Working data —
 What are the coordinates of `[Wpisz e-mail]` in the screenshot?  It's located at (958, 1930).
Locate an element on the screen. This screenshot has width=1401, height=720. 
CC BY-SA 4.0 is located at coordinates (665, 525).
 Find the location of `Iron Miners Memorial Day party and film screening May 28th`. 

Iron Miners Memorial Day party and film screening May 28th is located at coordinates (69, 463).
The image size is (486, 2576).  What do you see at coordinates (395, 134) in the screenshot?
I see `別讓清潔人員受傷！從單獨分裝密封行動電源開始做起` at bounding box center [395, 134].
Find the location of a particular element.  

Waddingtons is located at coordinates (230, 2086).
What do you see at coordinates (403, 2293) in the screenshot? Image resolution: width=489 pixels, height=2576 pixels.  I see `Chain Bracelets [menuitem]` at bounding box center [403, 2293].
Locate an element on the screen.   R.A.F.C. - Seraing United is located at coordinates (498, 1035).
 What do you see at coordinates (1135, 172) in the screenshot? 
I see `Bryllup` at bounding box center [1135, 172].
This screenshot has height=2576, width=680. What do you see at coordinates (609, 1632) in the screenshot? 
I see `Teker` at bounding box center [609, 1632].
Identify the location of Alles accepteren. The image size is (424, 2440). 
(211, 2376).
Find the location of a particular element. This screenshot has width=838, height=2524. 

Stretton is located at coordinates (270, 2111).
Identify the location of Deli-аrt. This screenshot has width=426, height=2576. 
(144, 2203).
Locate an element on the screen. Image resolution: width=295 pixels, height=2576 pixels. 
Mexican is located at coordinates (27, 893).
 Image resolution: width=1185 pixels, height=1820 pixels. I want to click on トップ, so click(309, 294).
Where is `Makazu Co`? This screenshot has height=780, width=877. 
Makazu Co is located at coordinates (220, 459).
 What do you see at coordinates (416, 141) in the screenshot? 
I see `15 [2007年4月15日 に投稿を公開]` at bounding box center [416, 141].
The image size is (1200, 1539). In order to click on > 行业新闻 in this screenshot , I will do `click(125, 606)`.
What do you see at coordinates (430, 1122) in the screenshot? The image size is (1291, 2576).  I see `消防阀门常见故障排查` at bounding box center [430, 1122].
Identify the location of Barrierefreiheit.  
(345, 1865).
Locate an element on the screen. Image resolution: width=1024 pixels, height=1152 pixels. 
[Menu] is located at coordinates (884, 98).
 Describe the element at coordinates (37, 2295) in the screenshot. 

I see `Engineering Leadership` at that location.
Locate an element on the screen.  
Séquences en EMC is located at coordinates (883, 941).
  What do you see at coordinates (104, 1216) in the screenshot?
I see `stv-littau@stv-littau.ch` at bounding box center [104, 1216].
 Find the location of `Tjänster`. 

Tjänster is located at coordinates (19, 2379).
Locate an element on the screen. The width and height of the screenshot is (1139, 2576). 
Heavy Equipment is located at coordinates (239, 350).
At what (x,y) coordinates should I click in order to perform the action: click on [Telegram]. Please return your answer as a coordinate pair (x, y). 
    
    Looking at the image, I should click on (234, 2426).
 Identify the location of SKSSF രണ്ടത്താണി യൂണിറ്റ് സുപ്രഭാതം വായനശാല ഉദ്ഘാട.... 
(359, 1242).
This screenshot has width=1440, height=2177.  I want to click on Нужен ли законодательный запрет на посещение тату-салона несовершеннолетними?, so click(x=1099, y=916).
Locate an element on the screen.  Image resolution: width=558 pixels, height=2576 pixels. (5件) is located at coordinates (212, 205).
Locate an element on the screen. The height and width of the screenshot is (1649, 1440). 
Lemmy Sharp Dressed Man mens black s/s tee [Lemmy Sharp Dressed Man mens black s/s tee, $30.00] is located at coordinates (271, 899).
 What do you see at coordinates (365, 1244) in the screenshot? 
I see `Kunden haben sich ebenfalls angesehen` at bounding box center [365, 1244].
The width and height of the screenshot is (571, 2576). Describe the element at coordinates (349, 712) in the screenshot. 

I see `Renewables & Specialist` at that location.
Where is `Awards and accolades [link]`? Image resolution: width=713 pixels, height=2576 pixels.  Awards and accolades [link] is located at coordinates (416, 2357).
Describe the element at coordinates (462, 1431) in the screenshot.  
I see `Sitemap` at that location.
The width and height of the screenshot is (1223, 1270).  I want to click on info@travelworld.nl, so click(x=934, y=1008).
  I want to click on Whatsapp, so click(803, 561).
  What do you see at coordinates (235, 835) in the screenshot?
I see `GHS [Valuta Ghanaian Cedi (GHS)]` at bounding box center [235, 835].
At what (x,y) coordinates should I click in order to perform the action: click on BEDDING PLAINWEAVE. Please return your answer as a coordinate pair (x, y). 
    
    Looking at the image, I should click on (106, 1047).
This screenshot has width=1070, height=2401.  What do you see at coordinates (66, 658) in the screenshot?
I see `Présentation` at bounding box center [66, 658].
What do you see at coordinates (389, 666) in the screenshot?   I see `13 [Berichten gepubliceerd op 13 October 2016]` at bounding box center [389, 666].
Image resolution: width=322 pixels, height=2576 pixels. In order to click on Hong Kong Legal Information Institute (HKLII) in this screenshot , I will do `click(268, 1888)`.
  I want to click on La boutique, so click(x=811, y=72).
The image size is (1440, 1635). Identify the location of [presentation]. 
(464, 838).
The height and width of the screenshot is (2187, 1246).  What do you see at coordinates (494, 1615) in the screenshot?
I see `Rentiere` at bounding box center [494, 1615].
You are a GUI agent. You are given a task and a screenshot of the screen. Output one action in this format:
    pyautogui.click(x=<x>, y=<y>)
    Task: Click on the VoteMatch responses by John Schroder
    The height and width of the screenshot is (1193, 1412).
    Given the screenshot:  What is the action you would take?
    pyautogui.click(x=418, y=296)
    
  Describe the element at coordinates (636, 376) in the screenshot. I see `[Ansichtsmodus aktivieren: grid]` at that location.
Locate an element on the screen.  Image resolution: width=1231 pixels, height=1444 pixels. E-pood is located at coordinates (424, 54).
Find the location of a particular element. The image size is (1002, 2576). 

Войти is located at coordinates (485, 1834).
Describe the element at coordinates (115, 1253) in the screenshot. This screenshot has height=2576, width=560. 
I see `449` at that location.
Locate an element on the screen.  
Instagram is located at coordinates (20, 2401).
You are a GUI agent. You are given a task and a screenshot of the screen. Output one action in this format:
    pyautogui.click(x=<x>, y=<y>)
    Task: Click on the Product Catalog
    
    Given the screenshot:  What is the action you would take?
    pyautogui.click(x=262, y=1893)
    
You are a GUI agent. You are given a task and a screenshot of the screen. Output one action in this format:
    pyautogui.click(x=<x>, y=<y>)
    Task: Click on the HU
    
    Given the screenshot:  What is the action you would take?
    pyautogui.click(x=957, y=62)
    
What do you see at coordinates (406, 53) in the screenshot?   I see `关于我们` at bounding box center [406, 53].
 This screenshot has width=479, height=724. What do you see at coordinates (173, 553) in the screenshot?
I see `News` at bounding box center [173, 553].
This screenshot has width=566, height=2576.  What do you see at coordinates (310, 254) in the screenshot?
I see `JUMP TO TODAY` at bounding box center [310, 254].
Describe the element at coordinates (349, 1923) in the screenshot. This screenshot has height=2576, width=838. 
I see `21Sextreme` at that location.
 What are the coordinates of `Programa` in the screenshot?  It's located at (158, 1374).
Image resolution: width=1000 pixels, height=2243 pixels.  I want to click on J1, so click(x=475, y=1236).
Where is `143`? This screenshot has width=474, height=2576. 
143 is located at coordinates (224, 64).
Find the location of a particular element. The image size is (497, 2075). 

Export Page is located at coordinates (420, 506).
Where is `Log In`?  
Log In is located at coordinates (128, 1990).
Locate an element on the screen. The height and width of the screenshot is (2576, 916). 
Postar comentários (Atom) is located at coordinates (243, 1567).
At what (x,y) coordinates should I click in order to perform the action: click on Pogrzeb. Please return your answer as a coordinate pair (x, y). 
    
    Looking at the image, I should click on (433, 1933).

Task to carry out — Extract from the records above the lines from the one containing "The height and width of the screenshot is (2187, 1246)." to the one containing "The height and width of the screenshot is (1193, 1412).", both lines included, exactly as they appear and with nothing else.

Output —
The height and width of the screenshot is (2187, 1246).  What do you see at coordinates (494, 1615) in the screenshot?
I see `Rentiere` at bounding box center [494, 1615].
You are a GUI agent. You are given a task and a screenshot of the screen. Output one action in this format:
    pyautogui.click(x=<x>, y=<y>)
    Task: Click on the VoteMatch responses by John Schroder
    The height and width of the screenshot is (1193, 1412).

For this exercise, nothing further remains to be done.